Diagnostic efficacy of endoscopic ultrasound-guided needle sampling for upper gastrointestinal subepithelial lesions: a meta-analysis

Background An increasing number of studies have been conducted on the use of endoscopic ultrasound (EUS)-guided needle sampling for upper gastrointestinal subepithelial lesions (SEL). However, reported diagnostic efficacy varies greatly. Objective To summarize up current evidences on the diagnostic efficacy of EUS-guided needle sampling for upper GI SEL. Method A reproducible strategy was used to search four databases.

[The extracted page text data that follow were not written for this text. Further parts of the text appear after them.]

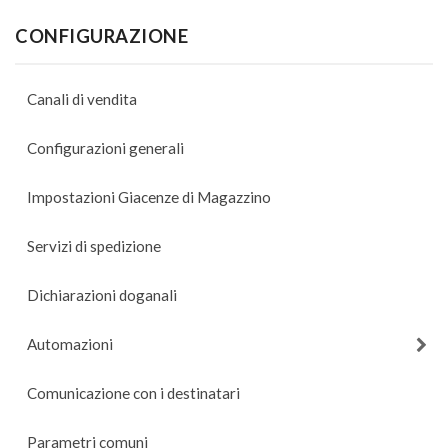
CONFIGURAZIONE
Canali di vendita
Configurazioni generali
Impostazioni Giacenze di Magazzino
Servizi di spedizione
Dichiarazioni doganali
Automazioni
Comunicazione con i destinatari
Parametri comuni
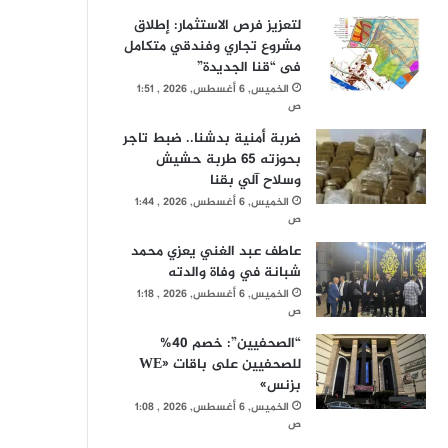
لتعزيز فرص الاستثمار: إطلاق
مشروع تجاري وفندقي متكامل
فى “قنا الجديدة”
الخميس, 6 أغسطس, 2026 , 1:51
ص
ضربة أمنية بدشنا.. ضبط تاجر
بحوزته 65 طربة حشيش
وسلاح آلي بقنا
الخميس, 6 أغسطس, 2026 , 1:44
ص
عاطف عبد الغني يعزي محمد
شبانة في وفاة والدته
الخميس, 6 أغسطس, 2026 , 1:18
ص
“الصحفيين”: خصم 40%
للصحفيين على باقات «WE
بزنس»
الخميس, 6 أغسطس, 2026 , 1:08
ص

Search results were evaluated for eligibility, and the quality of eligible studies was assessed by QUADAS-2. Pooled efficacy of EUS-guided needle sampling in upper GI SEL was calculated. Procedure-related complications, diagnostic errors, and independent factors related to a higher success rate were also recorded and analyzed. Results Seventeen studies, comprising 978 attempts of EUS-guided needle sampling, were included in a meta-analysis. Pooled diagnostic rate of EUS-guided needle sampling was 59.9 %, with a heterogeneity I 2 of 55.2 %. Subgroup analysis showed no difference in diagnostic rate among fine needle aspiration (FNA), trucut needle biopsy (TCB), and fine needle biopsy (FNB), or among 19-, 22-, and 25-G needles. Subgroup analysis and meta-regression suggested that the cell block method might be correlated with a higher diagnostic rate. Few severe complications were reported. Diagnosis errors were rare. Conclusion EUS-guided needle sampling is a safe, but only moderately effective method for pathology diagnosis of upper GI SEL. Choice of FNA/TCB/FNB, or 19 G/22 G/25 G does not seem to alter the overall diagnostic rate.